A group of ministers headed by finance minister Arun Jaitley gave the green signal to the labour ministry’s proposal to increase maternity leave for working women on Wednesday. “We will now move the cabinet to get the proposal to amend the Maternity Benefit Act, 1961 cleared,” said a senior labour ministry official.
Women and child development minister Maneka Gandhi met labour minister Bandaru Dattatreya on Wednesday and requested him to expedite the process.
If the Union cabinet clears the proposal, India will become one of 40 countries where maternity leave benefits span more than 18 weeks.

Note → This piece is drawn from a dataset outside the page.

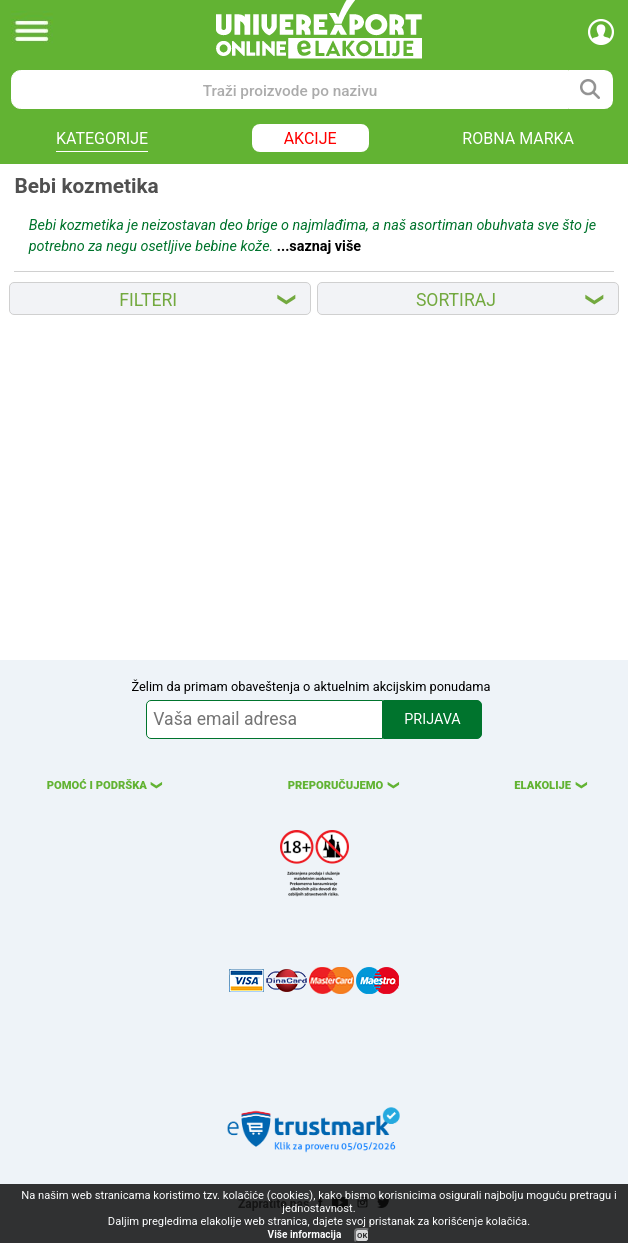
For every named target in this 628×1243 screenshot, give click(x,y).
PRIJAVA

The International Labour Organization’s (ILO) Maternity Protection Convention mandates a minimum 14 weeks of maternity benefit to women but recommends that countries should increase it to 18 weeks.
According to ILO’s Working Conditions Laws Report 2012, among countries in Asia and the Pacific, 82% have legislation requiring from 12 to more than 18 weeks of maternity leave.
Half of these countries legally stipulate 12-13 weeks of maternity leave, with more than a quarter (29%) providing 14- 17 weeks.
Recent statistics by ILO also showed that Indian women were leaving the workplace at a rate faster than anywhere in the world. Experts said paltry maternity leave and consequent pressure to return to the workplace was one of the reasons new mothers were forced to quit.
Gandhi wrote to Dattatreya last year, proposing the maternity leave currently granted to working women should be increased to eight months, so as to enable mothers to take better care of their newborns. However, the proposal was rejected.
The seventh pay panel rejected the demand to increase both the maternity and paternity leave granted to government employees.